Le bataillon arrive à Bournonville à 18 heures. Nous faisons former les faisceaux au moment où les mitrailleuses allemandes claquent à l’autre extrémité du village. Le chef de bataillon et l’état major de ce dernier s’installent dans le bois de Belval avec la 9ème compagnie. La 10ème, commandée par le capitaine Larroque, déjà
deux fois cité, blessé, évacué le 25 mai et revenu commander sa compagnie le 13 juin, prend position dans le bois près du dépôt d’essence. Ma 6ème compagnie s’installe dans le village avec ordre de tenir jusqu’à la mort.
La section du sergent David (évadé d’Allemagne et actuellement capitaine) est placée à l’est du village, flanquée d’un groupe de mitrailleuses de la CA 3. Ma section s’installe sur la partie située derrière la grande ferme au centre du village. N’ayant pas le temps de creuser des tranchées, mes hommes occupent les feuillées des troupes précédentes ! Toute la soirée et toute la nuit nous sommes mitraillés et bombardés. Le P.C. du lieutenant Blaineau, commandant la compagnie se trouve dans une petite maison au centre du village, entourée d’une barrière verte. Là s’installe aussi le poste de secours, où arrivent dès 22 heures des Sénégalais blessés, dont un a les deux jambes coupées et ne tarde pas à mourir. Le commandant de la compagnie hésite à faire partir par la route le train auto avec les bagages.
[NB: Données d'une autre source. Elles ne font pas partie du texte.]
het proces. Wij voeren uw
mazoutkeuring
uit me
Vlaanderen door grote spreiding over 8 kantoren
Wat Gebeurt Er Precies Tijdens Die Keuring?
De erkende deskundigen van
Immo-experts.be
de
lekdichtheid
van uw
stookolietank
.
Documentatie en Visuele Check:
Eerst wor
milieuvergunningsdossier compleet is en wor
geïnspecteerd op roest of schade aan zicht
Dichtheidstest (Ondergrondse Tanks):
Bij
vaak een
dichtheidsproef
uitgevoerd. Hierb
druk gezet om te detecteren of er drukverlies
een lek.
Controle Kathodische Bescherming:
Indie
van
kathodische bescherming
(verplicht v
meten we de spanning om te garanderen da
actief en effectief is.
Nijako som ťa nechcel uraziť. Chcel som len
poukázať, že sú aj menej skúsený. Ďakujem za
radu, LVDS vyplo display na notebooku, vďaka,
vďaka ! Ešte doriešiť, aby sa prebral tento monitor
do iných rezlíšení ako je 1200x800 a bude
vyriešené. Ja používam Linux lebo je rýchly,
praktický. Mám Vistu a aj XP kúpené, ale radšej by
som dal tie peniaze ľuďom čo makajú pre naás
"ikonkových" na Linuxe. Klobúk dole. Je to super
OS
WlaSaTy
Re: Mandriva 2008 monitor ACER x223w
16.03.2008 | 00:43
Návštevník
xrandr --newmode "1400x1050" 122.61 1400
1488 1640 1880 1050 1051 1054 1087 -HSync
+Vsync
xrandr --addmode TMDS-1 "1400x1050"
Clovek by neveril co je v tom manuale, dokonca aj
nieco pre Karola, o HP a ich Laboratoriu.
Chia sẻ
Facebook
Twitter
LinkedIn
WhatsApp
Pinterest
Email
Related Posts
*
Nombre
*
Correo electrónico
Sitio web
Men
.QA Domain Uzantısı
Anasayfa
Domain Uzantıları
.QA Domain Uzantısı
Après une nuit très agitée, à 4 heures du matin, les Allemands bombardent violemment le village. De nombreuses maisons sont en feu, dont la grange qui abrite notre train hypo et les cuisines roulantes, dont nous seront privés jusqu’au 23 juin. Il y a dans le village une telle fumée que la respiration devient difficile. A 6 heures, la 10èmècompagnie se replie sur le bois (P.C. du bataillon). Les Allemands attaquent et après de grosses pertes, nous recevons l’ordre de nous replier dans le bois de Belval. Il est 8 heures, je reçois la mission d’aller faire une reconnaissance sous bois. Au retour, le bataillon reçoit l’ordre d’attaquer pour reprendre le village où sont installés les chars allemands. Celle-ci se déroule selon le plan prévu, les Allemands, surpris, se replient laissant des blessés et du matériel : nous reprenons le village mais les chars ennemis nous obligent à nous retirer sur la lisière du bois.
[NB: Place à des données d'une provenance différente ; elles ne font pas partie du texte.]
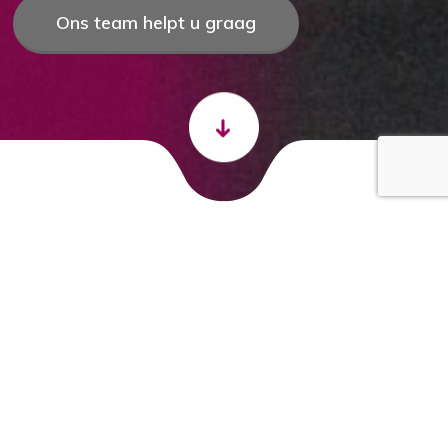
Ons team helpt u graag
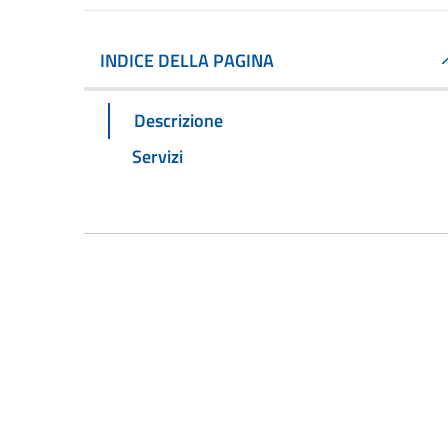
INDICE DELLA PAGINA
Descrizione
Servizi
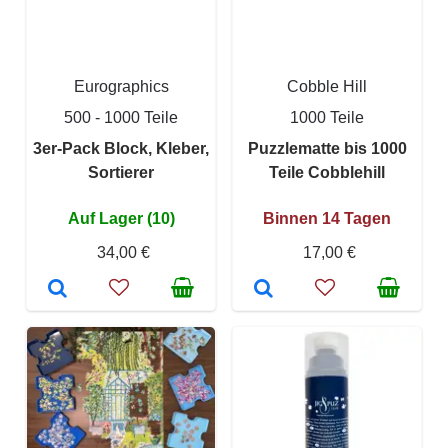
Eurographics
Cobble Hill
500 - 1000 Teile
1000 Teile
3er-Pack Block, Kleber,
Puzzlematte bis 1000
Sortierer
Teile Cobblehill
Auf Lager (10)
Binnen 14 Tagen
34,00 €
17,00 €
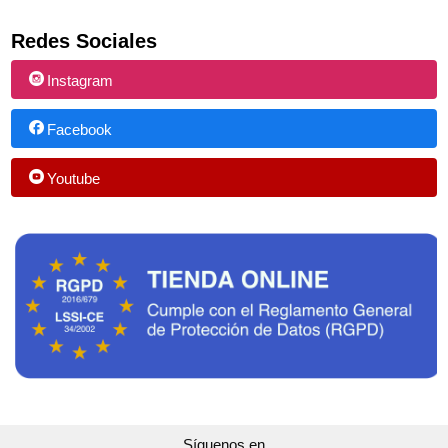
Redes Sociales
Instagram
Facebook
Youtube
Síguenos en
C’est là, à mes côtés, que mon caporal-chef Monge est tué, d’une balle dans la bouche ( un livre, le « Mémorial de l’Empire » relate cette attaque, mais l’auteur, trop partial, n’a cité que sa compagnie et a oublié les noms de ceux de la 11ème qui ont fait la plus grande partie du travail). J’obtiens ce jour ma 3ème citation. Nous formons un point d’appui et enterrons nos morts : 2 Allemands et mon caporal-chef : cinq officiers sur sept sont blessés et évacués (ce sont les derniers qui pourront aller dans les hôpitaux de l’arrière : à 14 heures, au moment de prendre un peu de nourriture, je suis chargé de faire une liaison avec la 9èmècompagnie. A mon retour, à 19 heures, le bataillon reçoit l’ordre de repli en direction du village « Le Chemin ». Je suis chargé, avec ma section, qui pourtant n’en peut plus, de protéger la retraite. Je ne dois décrocher qu’une demie-heure après. Je fais feu de toutes mes armes, pour donner le change à l’ennemi. Il commence à faire nuit quand je quitte mes emplacements et me dirige avec ma section à travers bois jusqu’à un marais où se trouve une passerelle, mais ce ne sera que le lendemain vers 10 heures à Vaubécourt que je retrouvai ma compagnie, après une marche pénible à travers champs, villages en feu et en pleine nuit, sans carte ni boussole, nous avions seulement l’étoile polaire pour nous diriger : retraite d’autant plus pénible qu’il ne me restait plus aucun sous-officiers ni caporaux blancs.
A la 11èmècompagnie, il ne reste, le 15, que deux sections, celle du sous-lieutenant Delès et la mienne. Celle du sergent David a été faite prisonnière, celle de l’adjudant-chef Saintagne a été massacrée et tous ceux de cette section, à part les blessés, sont morts en héros. L’adjudant-chef a eu le bras arraché.
Le 16, nous apprenons que le 1er bataillon, commandé par le commandant Cordier, avait été surpris dans « Le Chemin », mis en colonne par 4 par les Allemands sur la route et fusillé en entier avec son chef. Avant de terminer ce petit récit, je veux rendre hommage à ces braves Sénégalais, qui venus du fond de l’Empire colonial, sont tous morts en héros.
Je souhaite que ces quelques dernières lignes, mal rédigées, par un ancien lieutenant de réserve de tirailleur Sénégalais, soient luent aux enfants des écoles, non pas pour leur inculquer la haine des Allemands, mais tout au moins pour qu’ils sachent ce que ce peuple est capable de faire.